There is insufficient study basis for essential oil inhalation. Note: Essential oils should not be used in young children because of the risk of laryngospasm (vocal spasm).

Supplements (dietary supplements; vital substances)

Suitable supplements wg cough should contain the following vital substances:

  • Vitamins (vitamin C (ascorbic acid))
  • Trace elements (zinc)

Suitable supplements for natural defense should contain the following vital substances:

Note: The listed vital substances are not a substitute for drug therapy.

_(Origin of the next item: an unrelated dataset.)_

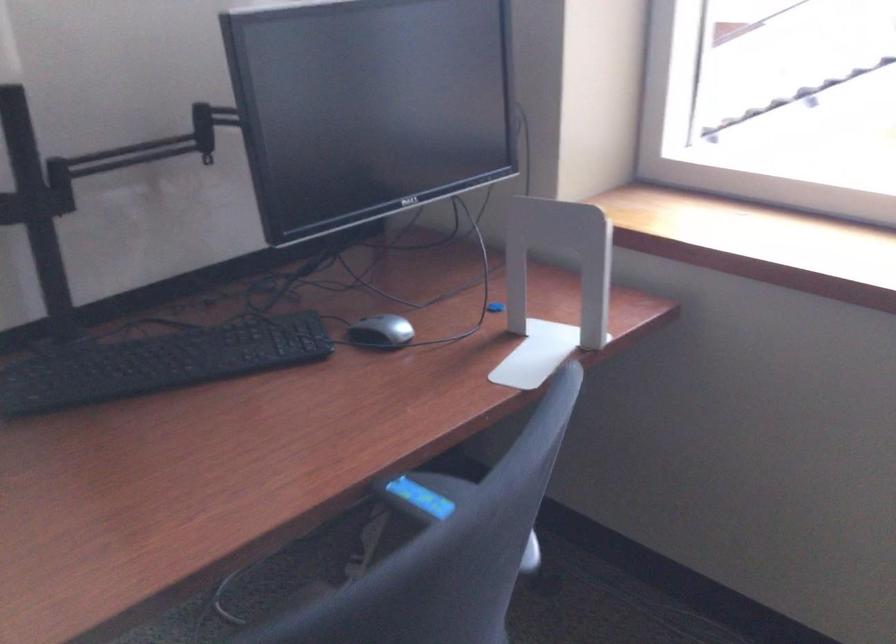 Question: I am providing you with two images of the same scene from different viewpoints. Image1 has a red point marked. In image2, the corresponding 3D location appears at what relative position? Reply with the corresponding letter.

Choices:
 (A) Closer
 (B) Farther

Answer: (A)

Food supplements are intended to supplement the general diet in the particular life situation.

Chronic bronchitis

Therapy Objectives

  • Symptom relief
  • Prevention of disease progression
  • Healing

Therapy recommendations

  • First clarification of a chronic cough (>8 weeks duration) requires a stepwise diagnosis:
    1. X-ray chest/thorax and pulmonary function testing; if chest x-ray and pulmonary function are normal: 2nd step; nonspecific bronchial provocation.
    2. Methacholine test (methacholine provocation test, English methacholine challenge test) – nonspecific, inhaled provocation test to measure bronchial obstruction (constriction (obstruction) of the bronchi) and hyperreactivity (excessively strong (“exaggerated”) reaction to a stimulus), e.g., in bronchial asthma
    3. Bronchoscopy (lung endoscopy) or computed tomography (CT); at the end of the diagnosis, a bronchoscopy is always indicated if the cough remains unclear!
  • In the clarification of chronic cough of the further note: Presence of:
    • Upper respiratory tract infection (e.g., rhinitis/cold) treated too briefly?
    • Gastroesophageal reflux (reflux of gastric contents into the esophagus); treatment with proton pump inhibitors (PPI; acid blockers), e.g., 2 x 20 mg omeparazole, treatment duration 2-3 months.
    • Cardiac (“heart-related”) causes (e.g., left heart failure/left heart failure with impaired or preserved left ventricular ejection fraction) overlooked?
    • ACE inhibitor use; check medication history!
  • Symptomatic therapy: if necessary, expectorants (drug that promotes the expectoration of bronchial secretions), it is important to ensure adequate drinking (> 1.5 l / d); at night, if necessary, antitussives (cough suppressants); no combination of antitussives and expoctorants!
  • Note: A smoker’s cough improves under nicotine abstinence already after four to six weeks (but does not disappear completely in advanced cases).
  • Therapy for chronic cough and proven bronchial hyperreactivity (BHR) without asthma symptoms: inhaled glucocorticosteroid (ICS), alternatively montelukast, ß-sympathomimetics.
  • In chronic obstructive bronchitis, see under the disease of the same name; the same applies to other diseases.